The Sumerian language is really strange as far as its vocabulary (mostly monosyllabic) and even more its grammar (reconstructed in the most part) are concerned. In it, a big portion of the linguistic categories, which are indispensable according to our own way of viewing and expressing the things, is absent. As it was above mentioned, the Sumerian world is a finding of the nineteenth-century. It is the first civilization of the world, with the complexities this fact implies, namely: social and political organization, foundation of cities and states, creation of institutions, laws, organized production of assets, regulation of commerce, monumental artistic manifestations, and the invention of a writing system that would let knowledge be fixed and propagated. The appearance of this civilization dates from the fourth millennium B.C., in low Mesopotamia, between the rivers Tigris and Euphrates, to the south of Baghdad.

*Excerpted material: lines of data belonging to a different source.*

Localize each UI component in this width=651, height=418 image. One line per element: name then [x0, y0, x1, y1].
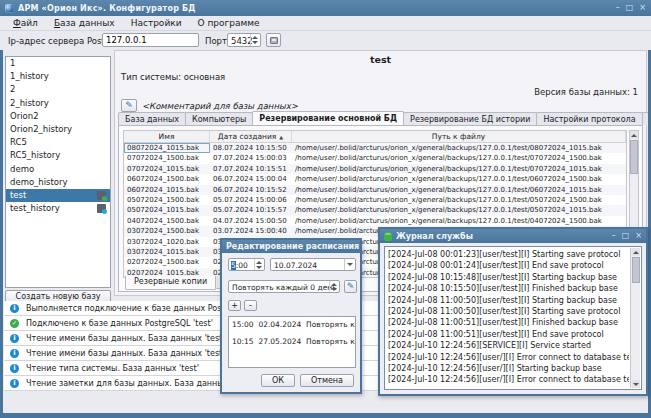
- window-title: АРМ «Орион Икс». Конфигуратор БД: [18, 4, 616, 13]
- panel-tabs: База данныхКомпьютерыРезервирование осно…: [118, 111, 643, 125]
- ok-button[interactable]: ОК: [261, 374, 295, 387]
- table-header: Имя Дата создания▲ Путь к файлу: [124, 131, 626, 143]
- minimize-button[interactable]: –: [616, 3, 620, 13]
- database-list[interactable]: 1 1_history 2 2_history Orion2 Orion2_hi…: [5, 56, 111, 288]
- chevron-down-icon[interactable]: [344, 259, 355, 270]
- database-green-icon: [384, 232, 392, 241]
- scroll-up-icon[interactable]: [630, 131, 638, 139]
- database-icon: [97, 204, 106, 213]
- scroll-up-icon[interactable]: [632, 248, 640, 256]
- database-icon: [97, 191, 106, 200]
- cancel-button[interactable]: Отмена: [300, 374, 354, 387]
- log-line: [2024-Jul-08 11:00:51][user/test][I] Fin…: [388, 317, 629, 328]
- table-row[interactable]: 04072024_1500.bak 04.07.2024 15:00:50 /h…: [124, 216, 626, 226]
- table-row[interactable]: 06072024_1500.bak 06.07.2024 15:00:04 /h…: [124, 174, 626, 184]
- add-schedule-button[interactable]: +: [228, 300, 241, 311]
- log-scrollbar[interactable]: [630, 248, 640, 388]
- schedule-list[interactable]: 15:00 02.04.2024 Повторять каждый день10…: [228, 316, 356, 368]
- status-icon: ✓: [10, 319, 19, 328]
- database-list-item[interactable]: 2: [6, 83, 110, 96]
- schedule-edit-dialog: Редактирование расписания 5:00 10.07.202…: [220, 238, 362, 394]
- dialog-titlebar[interactable]: Редактирование расписания: [222, 240, 360, 253]
- database-list-item[interactable]: Orion2_history: [6, 123, 110, 136]
- log-lines: [2024-Jul-08 00:01:23][user/test][I] Sta…: [388, 249, 629, 388]
- column-header-date[interactable]: Дата создания▲: [210, 131, 292, 142]
- tab[interactable]: Компьютеры: [185, 112, 253, 125]
- menu-item[interactable]: Файл: [6, 17, 45, 29]
- status-icon: i: [10, 304, 19, 313]
- database-list-item[interactable]: RC5_history: [6, 149, 110, 162]
- database-list-item[interactable]: test: [6, 189, 110, 202]
- log-line: [2024-Jul-10 12:24:56][user/][I] Error c…: [388, 374, 629, 385]
- menu-item[interactable]: О программе: [191, 17, 267, 29]
- column-header-name[interactable]: Имя: [124, 131, 210, 142]
- window-border-bottom: [0, 413, 651, 418]
- close-button[interactable]: ×: [635, 231, 642, 241]
- table-row[interactable]: 07072024_1015.bak 07.07.2024 10:15:51 /h…: [124, 164, 626, 174]
- tab[interactable]: Настройки протокола: [536, 112, 642, 125]
- table-row[interactable]: 05072024_1500.bak 05.07.2024 15:00:06 /h…: [124, 195, 626, 205]
- database-list-item[interactable]: RC5: [6, 136, 110, 149]
- service-log-window: Журнал службы – □ × [2024-Jul-08 00:01:2…: [378, 227, 648, 396]
- log-line: [2024-Jul-08 11:00:51][user/test][I] End…: [388, 329, 629, 340]
- log-line: [2024-Jul-08 00:01:24][user/test][I] End…: [388, 260, 629, 271]
- date-combobox[interactable]: 10.07.2024: [270, 258, 356, 271]
- table-row[interactable]: 06072024_1015.bak 06.07.2024 10:15:52 /h…: [124, 185, 626, 195]
- menu-item[interactable]: Настройки: [124, 17, 189, 29]
- tab[interactable]: Резервирование БД истории: [403, 112, 537, 125]
- table-row[interactable]: 05072024_1015.bak 05.07.2024 10:15:57 /h…: [124, 205, 626, 215]
- database-list-item[interactable]: 1_history: [6, 70, 110, 83]
- column-header-path[interactable]: Путь к файлу: [292, 131, 626, 142]
- scrollbar-thumb[interactable]: [632, 257, 640, 283]
- system-type-label: Тип системы: основная: [121, 72, 225, 82]
- status-icon: i: [10, 364, 19, 373]
- log-window-titlebar[interactable]: Журнал службы – □ ×: [380, 229, 646, 243]
- spinner-arrows-icon[interactable]: [250, 34, 259, 46]
- database-list-item[interactable]: test_history: [6, 202, 110, 215]
- edit-repeat-button[interactable]: ✎: [344, 280, 357, 293]
- menu-item[interactable]: База данных: [47, 17, 122, 29]
- connect-button[interactable]: [266, 33, 281, 47]
- remove-schedule-button[interactable]: -: [244, 300, 257, 311]
- database-list-item[interactable]: 2_history: [6, 97, 110, 110]
- port-spinner[interactable]: 5432: [227, 33, 261, 47]
- connect-icon: [270, 37, 278, 44]
- scrollbar-thumb[interactable]: [630, 140, 638, 174]
- maximize-button[interactable]: □: [622, 231, 630, 241]
- maximize-button[interactable]: □: [626, 3, 634, 13]
- minimize-button[interactable]: –: [612, 231, 616, 241]
- pencil-icon: ✎: [347, 282, 355, 291]
- close-button[interactable]: ×: [639, 3, 646, 13]
- status-icon: i: [10, 334, 19, 343]
- log-line: [2024-Jul-08 10:15:50][user/test][I] Fin…: [388, 283, 629, 294]
- table-row[interactable]: 08072024_1015.bak 08.07.2024 10:15:50 /h…: [124, 143, 626, 153]
- schedule-entry[interactable]: 10:15 27.05.2024 Повторять каждый день: [232, 337, 355, 346]
- menubar: ФайлБаза данныхНастройкиО программе: [0, 16, 651, 31]
- repeat-spinner[interactable]: Повторять каждый 0 день: [228, 280, 340, 293]
- tab[interactable]: База данных: [118, 112, 186, 125]
- scroll-down-icon[interactable]: [632, 380, 640, 388]
- table-row[interactable]: 07072024_1500.bak 07.07.2024 15:00:03 /h…: [124, 153, 626, 163]
- titlebar[interactable]: АРМ «Орион Икс». Конфигуратор БД – □ ×: [0, 0, 651, 16]
- time-spinner[interactable]: 5:00: [228, 258, 265, 271]
- ip-input[interactable]: [102, 33, 199, 47]
- database-list-item[interactable]: Orion2: [6, 110, 110, 123]
- comment-placeholder: <Комментарий для базы данных>: [142, 101, 298, 111]
- database-version-label: Версия базы данных: 1: [534, 87, 638, 97]
- spinner-arrows-icon[interactable]: [329, 281, 338, 292]
- spinner-arrows-icon[interactable]: [254, 259, 263, 270]
- subtab[interactable]: Резервные копии: [125, 276, 216, 290]
- schedule-entry[interactable]: 15:00 02.04.2024 Повторять каждый день: [232, 320, 355, 329]
- connection-bar: Ip-адрес сервера PostgreSQL Порт 5432: [0, 31, 651, 50]
- log-text-area[interactable]: [2024-Jul-08 00:01:23][user/test][I] Sta…: [384, 246, 642, 390]
- log-line: [2024-Jul-08 11:00:50][user/test][I] Sta…: [388, 306, 629, 317]
- database-list-item[interactable]: demo_history: [6, 176, 110, 189]
- status-icon: i: [10, 379, 19, 388]
- database-title: test: [115, 54, 646, 65]
- tab[interactable]: Резервирование основной БД: [252, 111, 404, 125]
- database-list-item[interactable]: 1: [6, 57, 110, 70]
- log-line: [2024-Jul-10 12:24:56][SERVICE][I] Servi…: [388, 340, 629, 351]
- database-list-item[interactable]: demo: [6, 163, 110, 176]
- log-line: [2024-Jul-10 12:24:56][user/][I] Error c…: [388, 352, 629, 363]
- log-line: [2024-Jul-10 12:24:56][user/][I] Startin…: [388, 363, 629, 374]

Two very ancient civilizations such as the Egyptian one and the Protoindian civilization of the Indus valley, are several centuries later than that of Sumer. Unlike Egypt and its pyramids, which reminds us of the glories of that civilization, or Israel and Greece, which built monuments that reminds us of their golden ages, in Sumer no testimonies of its past splendor were left. All that we know about Sumer at present, comes from the archeological excavations. All knowledge about this civilization has been extracted from clay tablets containing plenty of tiny cuneiform characters. These texts that are so difficult of being deciphered and understood, have been extracted by the hundreds of thousands, and they cover all aspects related to the writers’ lives: government, justice administration, economy, everyday life, science, history, literature and religion.